(Dataset records begins)
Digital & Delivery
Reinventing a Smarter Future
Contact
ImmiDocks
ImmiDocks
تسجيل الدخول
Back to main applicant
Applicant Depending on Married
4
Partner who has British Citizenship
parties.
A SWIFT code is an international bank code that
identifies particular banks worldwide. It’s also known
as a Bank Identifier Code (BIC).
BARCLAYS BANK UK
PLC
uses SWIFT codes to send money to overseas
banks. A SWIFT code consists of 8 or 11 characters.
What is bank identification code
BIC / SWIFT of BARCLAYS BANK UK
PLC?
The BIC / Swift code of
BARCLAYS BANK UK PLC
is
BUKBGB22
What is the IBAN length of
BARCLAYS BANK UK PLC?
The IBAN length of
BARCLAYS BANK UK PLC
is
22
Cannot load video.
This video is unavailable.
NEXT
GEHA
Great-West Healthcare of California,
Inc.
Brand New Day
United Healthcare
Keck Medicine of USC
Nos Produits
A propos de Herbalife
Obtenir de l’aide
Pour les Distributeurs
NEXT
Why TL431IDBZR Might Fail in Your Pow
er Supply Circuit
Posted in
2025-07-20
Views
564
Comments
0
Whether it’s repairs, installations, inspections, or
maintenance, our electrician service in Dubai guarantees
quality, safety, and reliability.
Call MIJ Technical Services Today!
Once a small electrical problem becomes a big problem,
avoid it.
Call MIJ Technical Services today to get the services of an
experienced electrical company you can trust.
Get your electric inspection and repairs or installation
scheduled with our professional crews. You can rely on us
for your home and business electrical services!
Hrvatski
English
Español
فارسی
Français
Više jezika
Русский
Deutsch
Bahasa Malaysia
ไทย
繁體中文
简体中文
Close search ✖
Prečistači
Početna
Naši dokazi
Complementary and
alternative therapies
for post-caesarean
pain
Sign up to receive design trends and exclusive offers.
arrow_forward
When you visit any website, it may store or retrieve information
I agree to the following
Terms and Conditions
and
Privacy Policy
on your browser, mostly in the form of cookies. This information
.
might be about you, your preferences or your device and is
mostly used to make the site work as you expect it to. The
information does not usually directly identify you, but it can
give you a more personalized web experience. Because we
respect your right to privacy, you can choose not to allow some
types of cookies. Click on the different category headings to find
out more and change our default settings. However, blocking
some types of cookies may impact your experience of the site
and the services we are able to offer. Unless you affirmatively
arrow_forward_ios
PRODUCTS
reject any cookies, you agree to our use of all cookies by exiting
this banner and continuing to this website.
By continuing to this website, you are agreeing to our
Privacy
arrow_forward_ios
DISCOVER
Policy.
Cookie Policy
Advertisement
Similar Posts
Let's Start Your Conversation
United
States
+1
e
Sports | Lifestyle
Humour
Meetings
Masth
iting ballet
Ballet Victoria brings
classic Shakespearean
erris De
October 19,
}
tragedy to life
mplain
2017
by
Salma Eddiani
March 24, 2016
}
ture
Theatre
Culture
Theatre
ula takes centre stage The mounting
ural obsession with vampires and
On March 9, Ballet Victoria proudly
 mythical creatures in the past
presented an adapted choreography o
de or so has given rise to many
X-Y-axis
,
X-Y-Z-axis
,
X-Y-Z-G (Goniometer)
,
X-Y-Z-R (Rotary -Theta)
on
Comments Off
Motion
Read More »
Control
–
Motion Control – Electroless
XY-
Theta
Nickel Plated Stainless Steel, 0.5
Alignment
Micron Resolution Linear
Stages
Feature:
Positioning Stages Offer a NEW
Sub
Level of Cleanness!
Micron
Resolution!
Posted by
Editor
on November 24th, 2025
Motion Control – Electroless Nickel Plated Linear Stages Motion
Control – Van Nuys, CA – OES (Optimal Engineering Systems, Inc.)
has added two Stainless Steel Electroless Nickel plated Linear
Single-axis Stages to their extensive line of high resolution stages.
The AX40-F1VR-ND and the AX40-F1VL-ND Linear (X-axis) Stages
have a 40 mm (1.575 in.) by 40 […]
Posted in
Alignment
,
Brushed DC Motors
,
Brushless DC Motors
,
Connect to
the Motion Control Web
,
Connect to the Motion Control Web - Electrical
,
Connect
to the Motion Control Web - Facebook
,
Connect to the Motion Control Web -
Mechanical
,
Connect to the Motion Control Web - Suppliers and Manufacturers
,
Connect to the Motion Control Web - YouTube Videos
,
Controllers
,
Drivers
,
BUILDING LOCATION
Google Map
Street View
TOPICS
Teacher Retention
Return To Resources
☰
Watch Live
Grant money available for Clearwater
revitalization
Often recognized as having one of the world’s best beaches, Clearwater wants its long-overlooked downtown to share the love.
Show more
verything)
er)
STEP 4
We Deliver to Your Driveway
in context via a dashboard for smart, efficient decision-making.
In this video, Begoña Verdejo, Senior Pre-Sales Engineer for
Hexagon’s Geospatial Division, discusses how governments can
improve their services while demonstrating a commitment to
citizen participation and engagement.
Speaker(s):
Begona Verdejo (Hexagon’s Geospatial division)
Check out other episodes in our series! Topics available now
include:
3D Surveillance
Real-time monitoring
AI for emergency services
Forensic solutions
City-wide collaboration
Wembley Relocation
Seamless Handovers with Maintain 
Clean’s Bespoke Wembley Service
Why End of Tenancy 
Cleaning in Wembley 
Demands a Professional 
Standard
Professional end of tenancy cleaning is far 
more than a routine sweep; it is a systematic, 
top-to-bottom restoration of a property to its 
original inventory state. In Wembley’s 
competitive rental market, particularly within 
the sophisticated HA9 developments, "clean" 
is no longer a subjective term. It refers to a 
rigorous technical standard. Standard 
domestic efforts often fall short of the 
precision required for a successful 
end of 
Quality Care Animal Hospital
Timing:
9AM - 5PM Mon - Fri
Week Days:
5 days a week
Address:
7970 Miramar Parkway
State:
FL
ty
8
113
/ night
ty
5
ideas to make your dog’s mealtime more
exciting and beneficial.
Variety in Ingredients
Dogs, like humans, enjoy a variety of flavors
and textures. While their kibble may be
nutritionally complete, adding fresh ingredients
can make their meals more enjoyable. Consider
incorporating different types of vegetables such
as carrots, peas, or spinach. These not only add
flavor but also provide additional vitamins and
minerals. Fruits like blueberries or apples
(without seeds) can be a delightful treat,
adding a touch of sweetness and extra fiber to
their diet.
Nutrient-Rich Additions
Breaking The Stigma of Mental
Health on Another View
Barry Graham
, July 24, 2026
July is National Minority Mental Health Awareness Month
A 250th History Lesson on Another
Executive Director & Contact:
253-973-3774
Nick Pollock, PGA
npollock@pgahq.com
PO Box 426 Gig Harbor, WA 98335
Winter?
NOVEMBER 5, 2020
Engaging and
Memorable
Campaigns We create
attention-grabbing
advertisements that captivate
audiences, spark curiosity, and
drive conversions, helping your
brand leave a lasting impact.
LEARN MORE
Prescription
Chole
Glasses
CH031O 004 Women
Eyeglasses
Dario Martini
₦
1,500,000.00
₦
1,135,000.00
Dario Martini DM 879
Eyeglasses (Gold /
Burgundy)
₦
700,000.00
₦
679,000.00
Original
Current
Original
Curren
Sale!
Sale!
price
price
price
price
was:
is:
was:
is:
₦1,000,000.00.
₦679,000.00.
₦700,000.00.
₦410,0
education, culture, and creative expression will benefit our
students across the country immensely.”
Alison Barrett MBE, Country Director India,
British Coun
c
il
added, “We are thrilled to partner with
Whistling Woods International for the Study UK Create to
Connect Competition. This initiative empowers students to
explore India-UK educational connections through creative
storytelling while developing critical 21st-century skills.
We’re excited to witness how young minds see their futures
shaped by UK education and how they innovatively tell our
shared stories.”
(Dataset records ends)
◆ Work to be completed ◆
What you return must be the lines above that run from the line with "students across the" to the line with "explore India-UK educational", inclusive, each copied exactly.

◆ The answer ◆
students across the country immensely.”
Alison Barrett MBE, Country Director India,
British Coun
c
il
added, “We are thrilled to partner with
Whistling Woods International for the Study UK Create to
Connect Competition. This initiative empowers students to
explore India-UK educational connections through creative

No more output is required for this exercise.